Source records
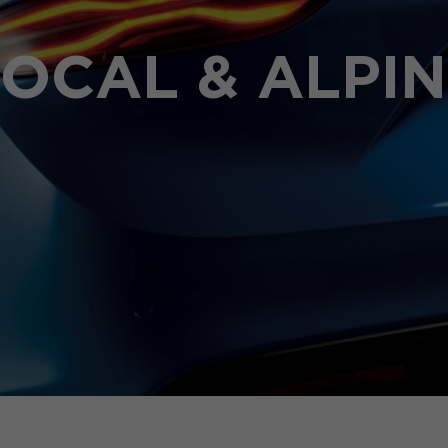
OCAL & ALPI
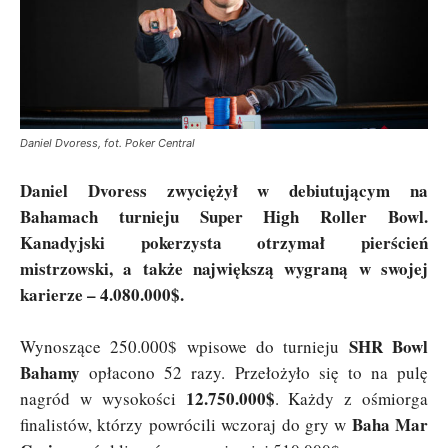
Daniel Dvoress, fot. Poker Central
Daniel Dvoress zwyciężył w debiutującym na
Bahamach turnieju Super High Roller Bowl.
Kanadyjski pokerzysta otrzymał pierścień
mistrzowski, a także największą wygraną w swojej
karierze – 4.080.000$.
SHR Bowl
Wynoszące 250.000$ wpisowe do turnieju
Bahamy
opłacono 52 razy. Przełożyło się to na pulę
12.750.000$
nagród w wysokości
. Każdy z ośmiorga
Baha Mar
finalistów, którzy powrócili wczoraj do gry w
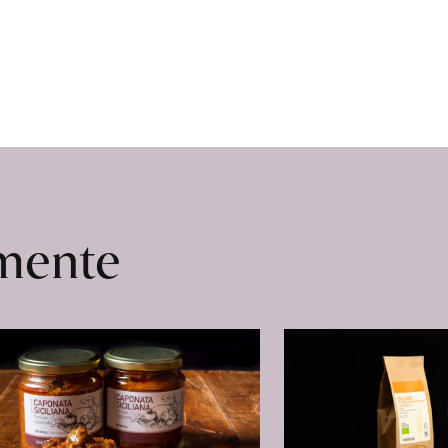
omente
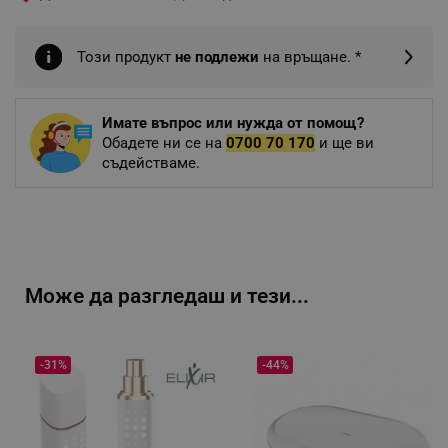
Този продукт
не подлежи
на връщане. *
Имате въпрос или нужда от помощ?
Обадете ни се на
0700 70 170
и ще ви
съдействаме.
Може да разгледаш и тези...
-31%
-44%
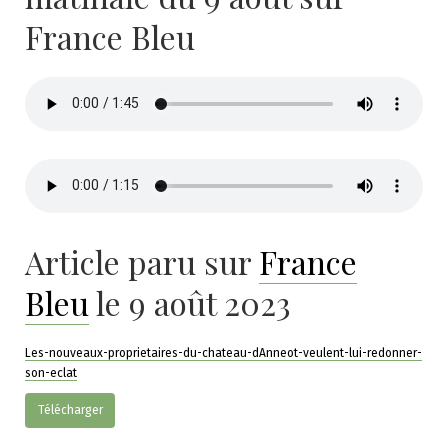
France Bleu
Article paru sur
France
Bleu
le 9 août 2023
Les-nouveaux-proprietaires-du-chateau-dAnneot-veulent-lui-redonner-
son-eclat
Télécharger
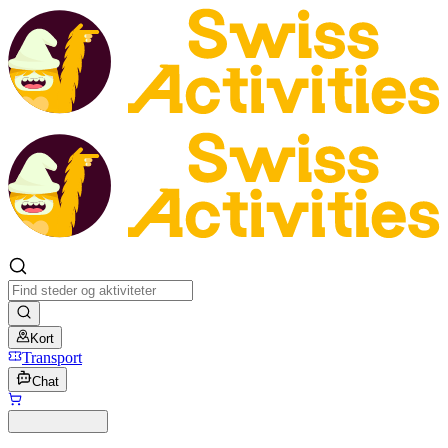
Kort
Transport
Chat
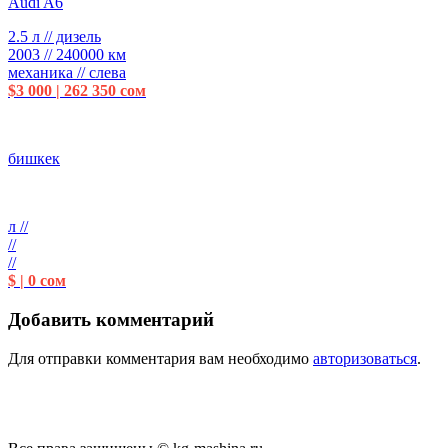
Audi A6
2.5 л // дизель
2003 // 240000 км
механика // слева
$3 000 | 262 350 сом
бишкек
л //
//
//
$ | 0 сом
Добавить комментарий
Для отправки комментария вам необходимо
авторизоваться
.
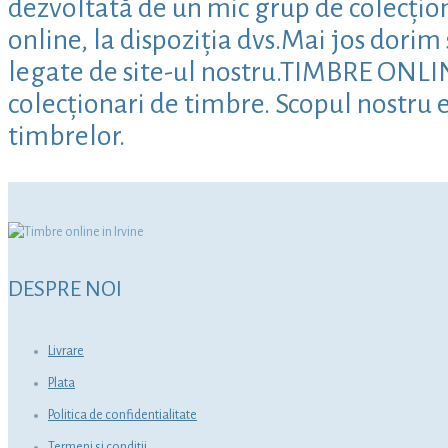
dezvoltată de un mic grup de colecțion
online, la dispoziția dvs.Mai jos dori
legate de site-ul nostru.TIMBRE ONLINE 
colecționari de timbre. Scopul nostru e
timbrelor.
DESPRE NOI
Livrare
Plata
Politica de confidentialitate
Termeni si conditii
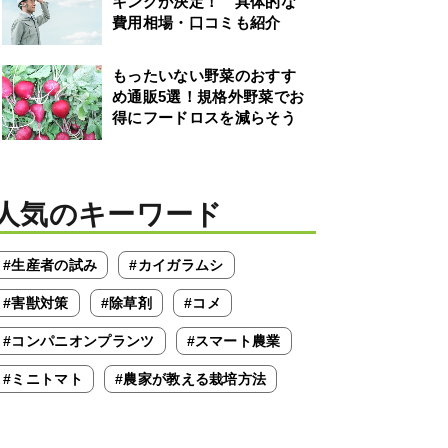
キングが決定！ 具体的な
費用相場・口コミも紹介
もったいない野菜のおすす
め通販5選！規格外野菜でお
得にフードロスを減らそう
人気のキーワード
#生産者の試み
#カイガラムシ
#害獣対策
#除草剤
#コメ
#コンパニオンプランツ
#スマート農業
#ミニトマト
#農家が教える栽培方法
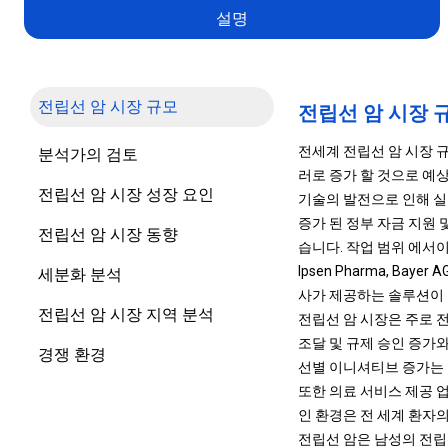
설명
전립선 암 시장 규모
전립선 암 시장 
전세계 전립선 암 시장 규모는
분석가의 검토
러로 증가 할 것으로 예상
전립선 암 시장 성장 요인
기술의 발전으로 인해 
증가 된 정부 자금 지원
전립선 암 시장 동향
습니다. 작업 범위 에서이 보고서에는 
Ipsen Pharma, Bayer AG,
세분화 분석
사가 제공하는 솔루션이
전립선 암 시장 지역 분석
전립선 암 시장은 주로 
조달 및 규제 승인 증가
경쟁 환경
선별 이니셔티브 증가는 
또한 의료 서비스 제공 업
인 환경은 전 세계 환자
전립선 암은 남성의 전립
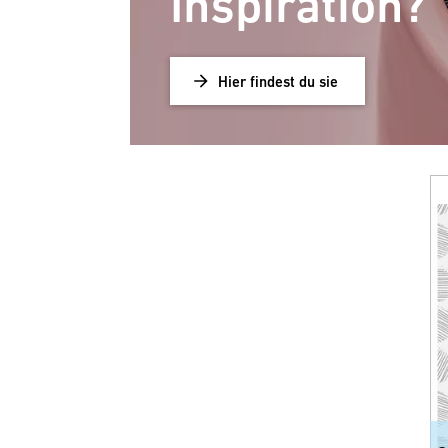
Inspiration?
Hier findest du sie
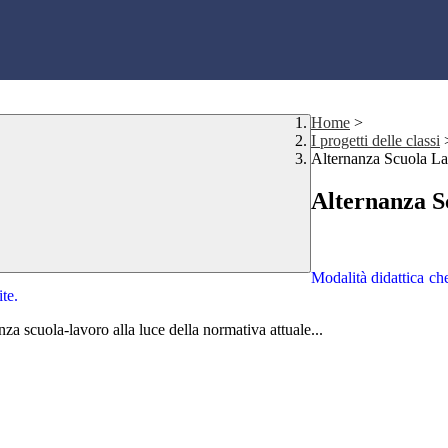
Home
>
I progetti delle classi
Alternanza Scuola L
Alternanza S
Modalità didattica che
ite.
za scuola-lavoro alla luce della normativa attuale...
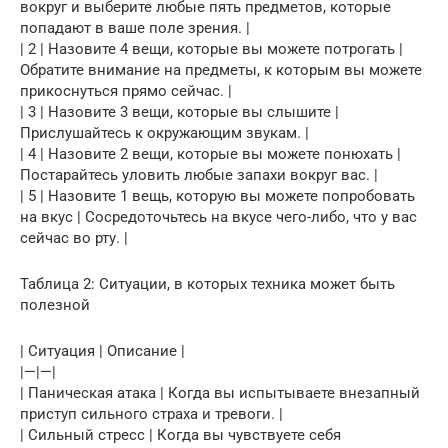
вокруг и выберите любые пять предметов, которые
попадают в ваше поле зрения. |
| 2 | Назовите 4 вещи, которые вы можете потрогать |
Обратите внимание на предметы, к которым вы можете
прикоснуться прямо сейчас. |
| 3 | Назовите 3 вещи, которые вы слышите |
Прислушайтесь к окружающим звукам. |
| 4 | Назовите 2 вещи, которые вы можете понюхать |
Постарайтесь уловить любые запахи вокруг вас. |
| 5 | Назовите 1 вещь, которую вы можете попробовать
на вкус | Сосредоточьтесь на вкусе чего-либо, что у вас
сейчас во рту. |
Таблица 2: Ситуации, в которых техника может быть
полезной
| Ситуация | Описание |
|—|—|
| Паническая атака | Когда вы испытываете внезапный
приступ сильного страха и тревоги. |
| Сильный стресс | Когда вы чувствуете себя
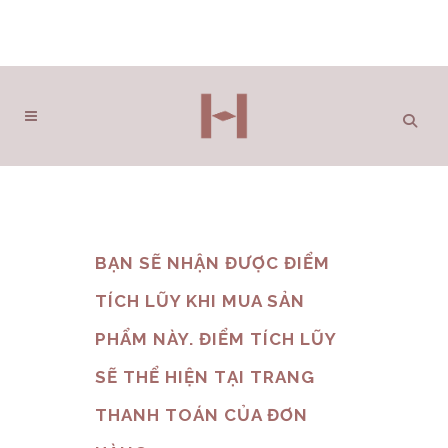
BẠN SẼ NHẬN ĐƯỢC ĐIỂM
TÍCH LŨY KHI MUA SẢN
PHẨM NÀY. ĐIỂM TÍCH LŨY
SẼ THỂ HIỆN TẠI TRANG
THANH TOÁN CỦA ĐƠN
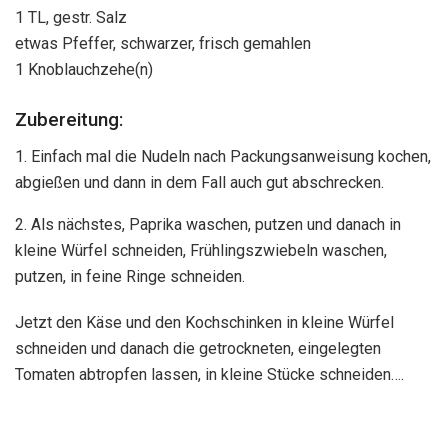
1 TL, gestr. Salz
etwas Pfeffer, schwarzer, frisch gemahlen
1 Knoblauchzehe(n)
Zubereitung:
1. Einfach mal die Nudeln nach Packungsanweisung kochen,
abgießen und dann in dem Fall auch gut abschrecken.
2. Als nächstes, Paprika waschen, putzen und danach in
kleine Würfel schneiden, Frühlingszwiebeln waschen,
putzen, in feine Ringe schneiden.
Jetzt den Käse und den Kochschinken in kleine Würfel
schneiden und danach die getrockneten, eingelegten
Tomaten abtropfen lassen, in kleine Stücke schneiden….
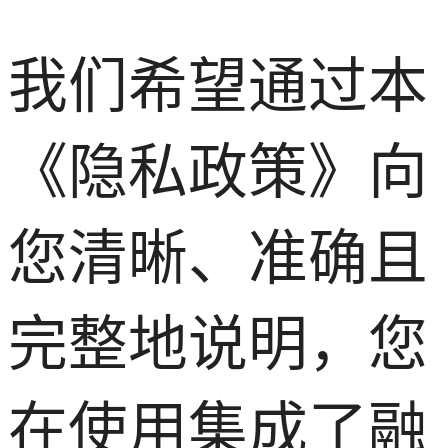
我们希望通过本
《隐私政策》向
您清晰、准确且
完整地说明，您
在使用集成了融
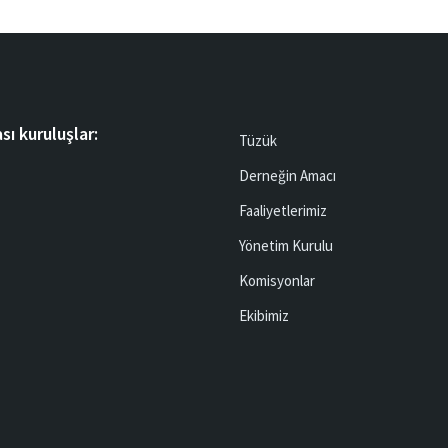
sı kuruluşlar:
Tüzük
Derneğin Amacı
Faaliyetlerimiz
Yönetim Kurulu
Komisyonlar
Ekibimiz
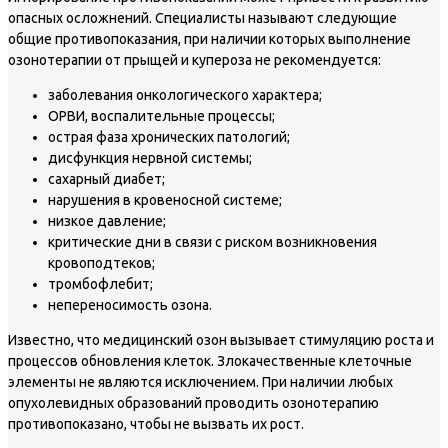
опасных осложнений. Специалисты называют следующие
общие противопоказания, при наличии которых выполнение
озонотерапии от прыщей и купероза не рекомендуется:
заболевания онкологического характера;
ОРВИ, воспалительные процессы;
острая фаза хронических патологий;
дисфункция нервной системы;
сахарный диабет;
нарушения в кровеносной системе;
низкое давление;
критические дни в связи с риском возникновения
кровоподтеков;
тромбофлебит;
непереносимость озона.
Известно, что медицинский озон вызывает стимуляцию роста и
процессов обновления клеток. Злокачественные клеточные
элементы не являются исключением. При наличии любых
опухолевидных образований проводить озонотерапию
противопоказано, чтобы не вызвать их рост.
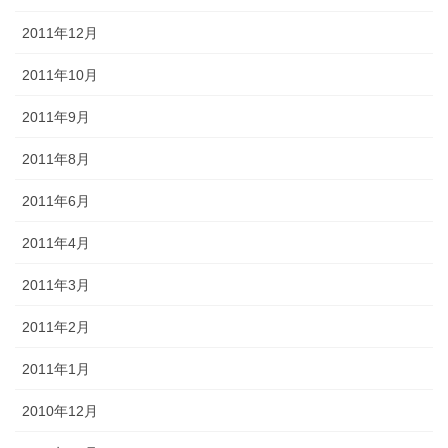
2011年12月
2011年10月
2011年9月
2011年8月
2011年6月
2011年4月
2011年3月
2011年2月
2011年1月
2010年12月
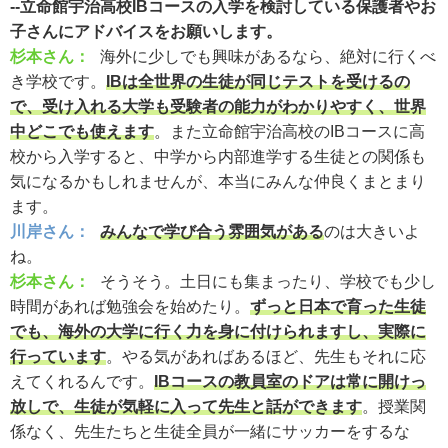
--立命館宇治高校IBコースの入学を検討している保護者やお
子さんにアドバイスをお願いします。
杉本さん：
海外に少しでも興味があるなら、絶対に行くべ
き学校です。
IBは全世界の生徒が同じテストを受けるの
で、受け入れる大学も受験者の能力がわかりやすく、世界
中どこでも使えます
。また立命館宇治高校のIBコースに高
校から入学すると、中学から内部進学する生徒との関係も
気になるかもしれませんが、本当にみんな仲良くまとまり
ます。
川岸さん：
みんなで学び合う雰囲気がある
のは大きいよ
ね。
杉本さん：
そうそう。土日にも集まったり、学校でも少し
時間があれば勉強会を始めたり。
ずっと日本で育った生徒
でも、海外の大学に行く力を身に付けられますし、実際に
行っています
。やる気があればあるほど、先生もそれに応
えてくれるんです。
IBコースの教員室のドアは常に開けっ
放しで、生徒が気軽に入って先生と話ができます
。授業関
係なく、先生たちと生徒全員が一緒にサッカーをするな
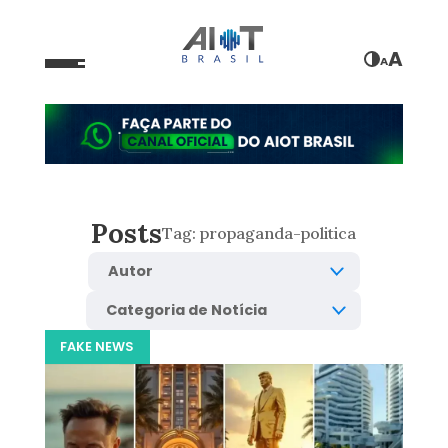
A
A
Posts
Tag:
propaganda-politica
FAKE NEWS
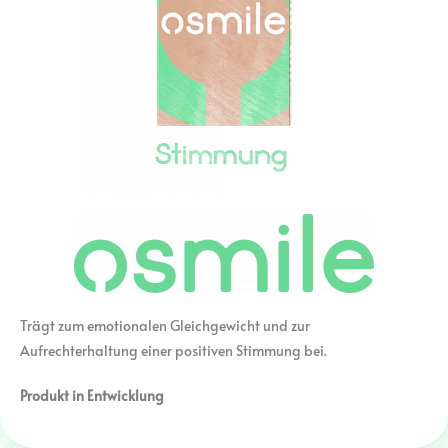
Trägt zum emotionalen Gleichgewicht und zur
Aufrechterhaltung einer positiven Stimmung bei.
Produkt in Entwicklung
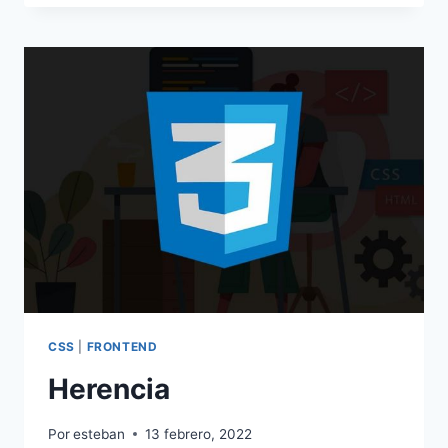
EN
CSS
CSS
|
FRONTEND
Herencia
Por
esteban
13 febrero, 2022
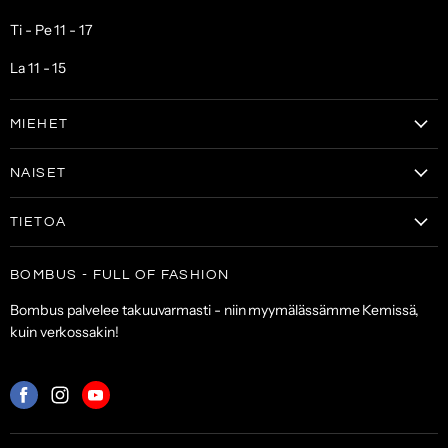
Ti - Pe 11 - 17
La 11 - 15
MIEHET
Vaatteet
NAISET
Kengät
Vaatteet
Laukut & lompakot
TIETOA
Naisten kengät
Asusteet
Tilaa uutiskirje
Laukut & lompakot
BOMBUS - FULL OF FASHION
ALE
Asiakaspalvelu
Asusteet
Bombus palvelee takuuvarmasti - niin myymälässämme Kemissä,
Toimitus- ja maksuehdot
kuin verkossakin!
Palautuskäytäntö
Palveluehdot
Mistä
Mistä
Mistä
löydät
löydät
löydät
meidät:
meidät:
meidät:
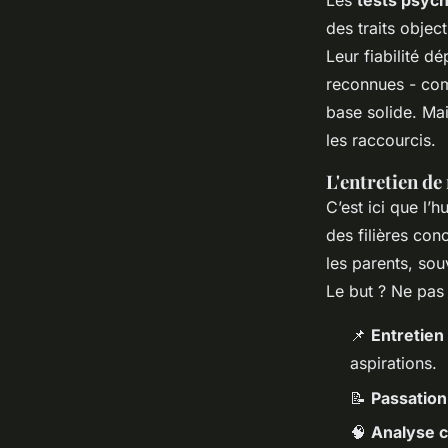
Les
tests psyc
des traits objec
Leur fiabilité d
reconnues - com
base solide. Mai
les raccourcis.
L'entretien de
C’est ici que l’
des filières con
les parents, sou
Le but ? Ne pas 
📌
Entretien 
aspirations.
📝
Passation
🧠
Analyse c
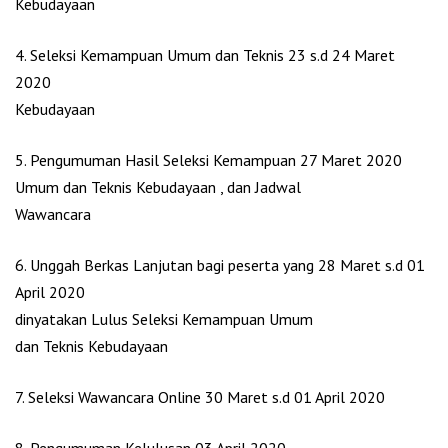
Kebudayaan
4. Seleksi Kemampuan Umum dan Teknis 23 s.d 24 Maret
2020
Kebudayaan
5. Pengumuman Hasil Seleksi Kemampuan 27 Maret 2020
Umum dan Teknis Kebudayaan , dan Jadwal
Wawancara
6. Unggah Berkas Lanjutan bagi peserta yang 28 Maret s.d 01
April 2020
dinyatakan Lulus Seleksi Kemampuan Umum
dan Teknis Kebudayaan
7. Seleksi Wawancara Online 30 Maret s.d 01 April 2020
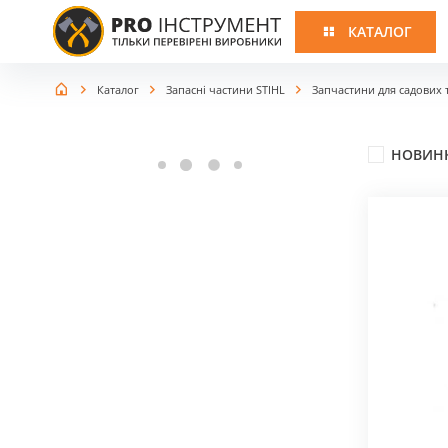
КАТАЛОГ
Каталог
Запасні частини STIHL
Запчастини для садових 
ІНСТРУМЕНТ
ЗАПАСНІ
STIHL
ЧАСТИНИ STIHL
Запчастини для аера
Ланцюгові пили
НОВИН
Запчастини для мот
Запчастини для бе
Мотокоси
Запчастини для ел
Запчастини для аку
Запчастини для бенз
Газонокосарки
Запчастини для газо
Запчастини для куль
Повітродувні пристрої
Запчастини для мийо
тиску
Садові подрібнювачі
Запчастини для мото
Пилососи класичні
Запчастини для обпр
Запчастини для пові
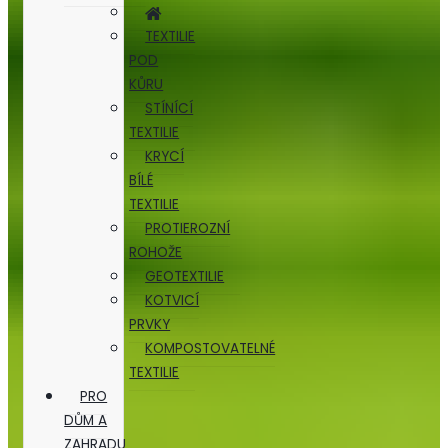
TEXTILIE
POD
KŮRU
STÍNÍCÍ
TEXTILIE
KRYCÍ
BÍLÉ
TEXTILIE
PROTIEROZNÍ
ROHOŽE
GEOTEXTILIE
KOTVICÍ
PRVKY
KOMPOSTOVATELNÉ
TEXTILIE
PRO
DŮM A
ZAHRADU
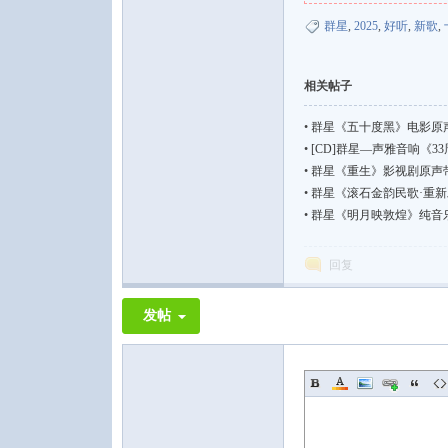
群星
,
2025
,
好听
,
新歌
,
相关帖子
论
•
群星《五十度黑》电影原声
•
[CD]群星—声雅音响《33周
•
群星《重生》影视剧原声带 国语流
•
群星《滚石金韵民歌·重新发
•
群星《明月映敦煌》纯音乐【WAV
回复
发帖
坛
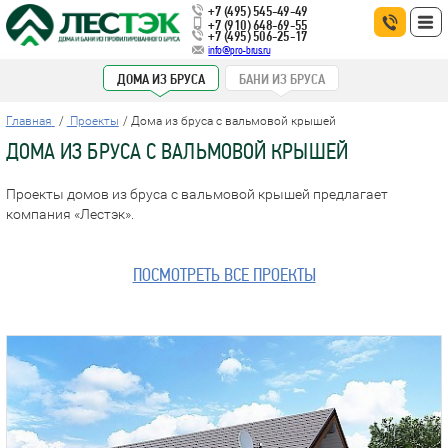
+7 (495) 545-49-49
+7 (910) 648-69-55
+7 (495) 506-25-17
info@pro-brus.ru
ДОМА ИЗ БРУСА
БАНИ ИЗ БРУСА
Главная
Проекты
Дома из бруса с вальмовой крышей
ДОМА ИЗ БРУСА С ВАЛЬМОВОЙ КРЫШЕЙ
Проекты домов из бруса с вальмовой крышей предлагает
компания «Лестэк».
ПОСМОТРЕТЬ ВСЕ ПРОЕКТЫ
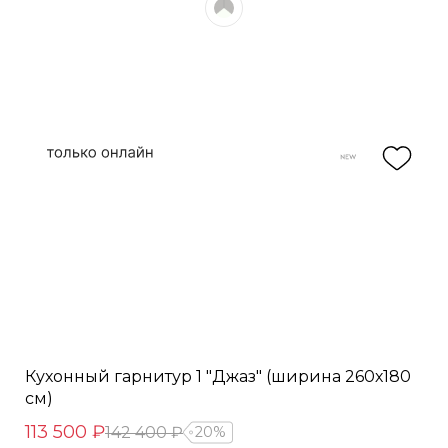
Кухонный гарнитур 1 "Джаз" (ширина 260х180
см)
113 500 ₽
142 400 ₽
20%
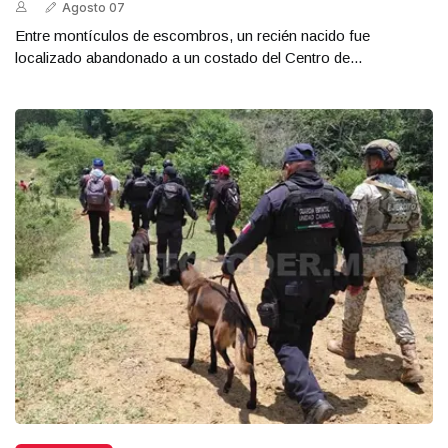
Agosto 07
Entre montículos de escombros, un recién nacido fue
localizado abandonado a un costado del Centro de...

# INSTRUCTIONS FOR THE TASK
Filter the data for the string "Dvoress" and copy every line that has it.

# ANSWER SPACE
Daniel Dvoress, fot. Poker Central
Daniel Dvoress zwyciężył w debiutującym na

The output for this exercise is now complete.